Bien entendu, il s’agissait d’une table en bois massif.
Elle était solidement fixée au sol par des barres de métal, garantissant son bon maintien sous la force des convulsions des suppliciés. La surface était marquée de nombreuses entailles et taches, témoins silencieux de rudes souffrances passées. Des crochets en fer pendant sur les côtés ajoutaient à l’apparence sinistre de la table. Appelés par les bourreaux « pendeloques de la douleur », ces crochets étaient simplement destinés à accueillir différents instruments de torture. La table était sinon inclinée légèrement vers l’avant, facilitant l’accès au bourreau pour infliger les sévices, mais permettant surtout au supplicié de voir chaque mouvement de son tortionnaire. Un réseau de rainures profondes avait par ailleurs été creusé, permettant de recueillir le sang et les autres fluides corporels et de les évacuer proprement à l’extérieur de la table pour éviter qu’ils ne la tachent d’importance. Enfin, des sangles de cuir étaient cloutées aux coins de la table pour immobiliser les poignets et les chevilles. D’ailleurs, précisons qu’elles étaient fonctionnelles puisqu’elles maintenaient déjà un corps.
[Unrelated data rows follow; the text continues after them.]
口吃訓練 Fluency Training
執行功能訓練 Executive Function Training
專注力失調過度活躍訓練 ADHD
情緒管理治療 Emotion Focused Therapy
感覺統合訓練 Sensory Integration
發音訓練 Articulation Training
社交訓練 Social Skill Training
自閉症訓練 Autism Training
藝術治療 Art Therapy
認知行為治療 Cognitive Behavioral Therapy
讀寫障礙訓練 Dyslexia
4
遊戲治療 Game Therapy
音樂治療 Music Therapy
Un corps surmonté d’une tête, elle-même surmontée d’une belle chevelure blonde et bouclée. Et un corps féminin puisque, dépourvu du moindre vêtement, il permettait de constater aussi bien l’absence du sexe viril que la présence de jeunes et beaux tétins.
Saisi d’une suée glaciale, Bastien s’approcha pour voir le visage. Pourtant, tout le long de sa descente des escaliers le menant à la salle de torture, il s’était dit qu’il resterait bien sagement éloigné de la table, mais ce fut plus fort que lui, la chevelure si caractéristique le poussa à s’approcher afin de vérifier qu’il ne s’agissait pas d’Élodie.
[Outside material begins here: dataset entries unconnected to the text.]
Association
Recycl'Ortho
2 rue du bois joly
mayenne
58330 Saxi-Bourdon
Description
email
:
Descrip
Bien entendu, ce n’était pas elle.
Mais comme elle, il s’agissait d’une jeune armide. Peut-être encore plus belle.
Attachée sur la table, les bras et les jambes écartées, frissonnant de froid et de terreur, elle fixa Bastien, hagarde, le prenant probablement pour le bourreau, Bastien qui, une nouvelle fois, comprit qu’il avait fait une erreur en acceptant la proposition de Colart. Qu’importe si celui-ci excellait dans son art de torturer, qu’importe que le supplice ne dure qu’une poignée de secondes, il se sentait envahi de ténèbres qu’il ne parviendrait jamais à oublier. Surtout, ces yeux qui le fixaient, qui semblaient autant le craindre que le supplier, lui firent mal. S’il s’était contenté de faire comme ce qu’il avait prévu, c’est-à-dire d’entrer et de se poster dans un coin, sans chercher à croiser le regard de la pauvre âme qui allait être torturée, cela eût été différent. Mais là, maintenant que la suppliciée avait conscience de sa présence, il eut honte de son statut de spectateur qui serait là, tranquille et passif, à observer.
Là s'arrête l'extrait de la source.